Now, banks are a unique case, and they have both the money and the requirement to put in these kinds of solutions. I'd still wager that at the majority of companies in the world, this kind of thing is possible. Still, if The Powers want to avoid it, it appears that there are solutions. I bet they're not cheap, but there are solutions.


"There's only one man who would dare give me the raspberry: Lone Star!"



Our office isn't to big, we'd see them.


Attack the problem head-on. If there is a site Sandi needs to get to but can't, due to filter restriction provide a self service mechanism to get around it.  MS Threat Management Gateway for example  has a feature that will allow a logged override exception to bypass the filter.  IT reviews overrides and with business signoff whitelists the stuff everyone is overriding to make this less of a chore in the future.  As far as  Internet speed that's really a no brainer. Internet bandwidth is relatively cheap, add more to make the office Internet much faster than a mi-fi.


Newer devices and applications are build to connect to and over the Internet, not a LAN. Enter the NEW LAN: it is an office facility to connect to the Internet end only to the Internet. It uses client isolation (no direct connection between client devices), so the security situation is exactly the same whether a device is on the office or somewhere in the world, whether one of your own or of an outsider. The NEW LAN (wried or wireless) avoids mobile charges and improves performance. Access to local servers (which are on the data center LAN, a different network!) goes through the firewall, but takes a bypass to avoid the ISP link.


As princess Leah said to Darth Vader, " The tighter you close your grip, the more systems will slip through your fingers". Rather than trying to impound transient workers devices, take Ernst's advice above and offer unrestricted internet access, while never letting foreign devices connect to the corporate network. If a road warrior comes into the office, VLAN their connection to the internet LAN and allow them to access the office resources exactly as they would if they were on the road.

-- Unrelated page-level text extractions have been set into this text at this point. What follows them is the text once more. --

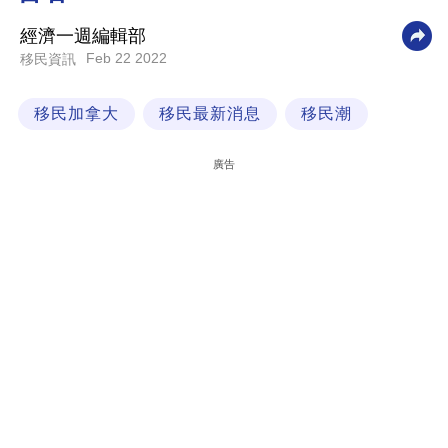
科
經濟一週編輯部
技
Feb 22 2022
移民資訊
職
移民加拿大
移民最新消息
移民潮
場
生
廣告
活
時
事
專
欄
訂
閱
專
區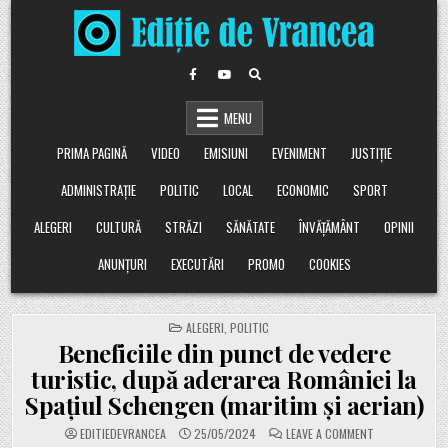
Skip
to
content
MENU
PRIMA PAGINĂ
VIDEO
EMISIUNI
EVENIMENT
JUSTIȚIE
ADMINISTRAȚIE
POLITIC
LOCAL
ECONOMIC
SPORT
ALEGERI
CULTURĂ
STRĂZI
SĂNĂTATE
ÎNVĂȚĂMÂNT
OPINII
ANUNȚURI
EXECUTĂRI
PROMO
COOKIES
POSTED
ALEGERI
,
POLITIC
IN
Beneficiile din punct de vedere
turistic, după aderarea României la
Spațiul Schengen (maritim și aerian)
ON
EDITIEDEVRANCEA
25/05/2024
LEAVE A COMMENT
BENEFICIILE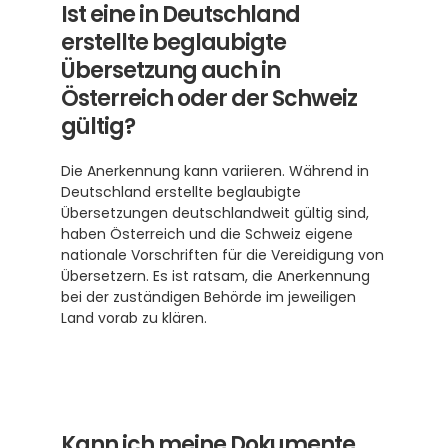
Ist eine in Deutschland 
erstellte beglaubigte 
Übersetzung auch in 
Österreich oder der Schweiz 
gültig?
Die Anerkennung kann variieren. Während in 
Deutschland erstellte beglaubigte 
Übersetzungen deutschlandweit gültig sind, 
haben Österreich und die Schweiz eigene 
nationale Vorschriften für die Vereidigung von 
Übersetzern. Es ist ratsam, die Anerkennung 
bei der zuständigen Behörde im jeweiligen 
Land vorab zu klären.
Kann ich meine Dokumente 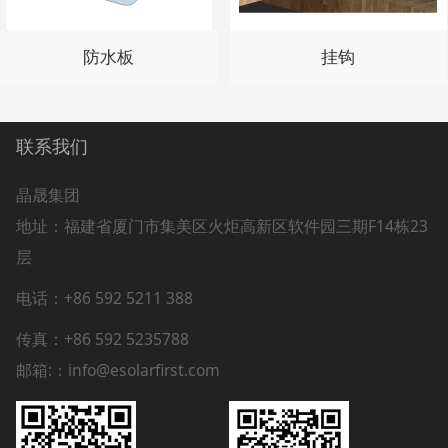
防水板
挂钩
联系我们
晶晟集团
地址：
福建省厦门市集美区火炬高新区软件园三期F14栋23
层
电话：+86 592 5211 388
传真：+86 592 5235788
邮箱:：info@esolarfirst.com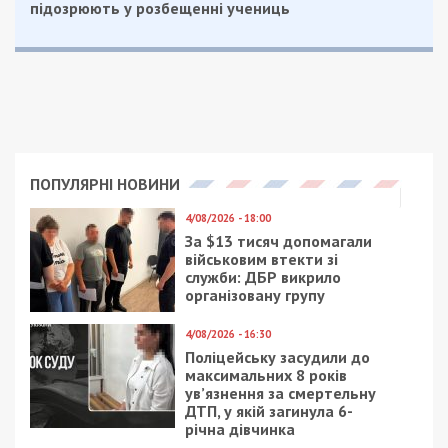
підозрюють у розбещенні учениць
ПОПУЛЯРНІ НОВИНИ
4/08/2026 - 18:00
За $13 тисяч допомагали
військовим втекти зі
служби: ДБР викрило
організовану групу
4/08/2026 - 16:30
Поліцейську засудили до
максимальних 8 років
ув’язнення за смертельну
ДТП, у якій загинула 6-
річна дівчинка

Only allow non-transient devices to connect to the corporate LAN, utilizing rogue AP wireless detection and remediation to take care of the mobile AP's, and restict the corporate devices from allowing a wireless (or USB) connection to non-corporate resources.


Most motherboards have a control to shut layer 1 when a second Network interface is brought up- Modify your PC's BIOS to disable packet switching across interfaces. Dell and HPs both have apps from the manufacturer you can use for this.

When you run your VPN, force it as the default gateway so all traffic is run through your VPN concentrator and internet filter.


Exactly as Ernst said.  This issue is a combination of a technology & HR issue, and can't be solved by technology alone.

You do what you reasonably can with policies & technology.  The remaining holes need to be filled in by HR.  ie.  yep, it's technically possibly for you to do this.  But if you do, forget any chance at a raise, and after getting caught a few times, prepare for firing.

It's all about putting in enough controls to bring the risk down to a level that management is willing to live with.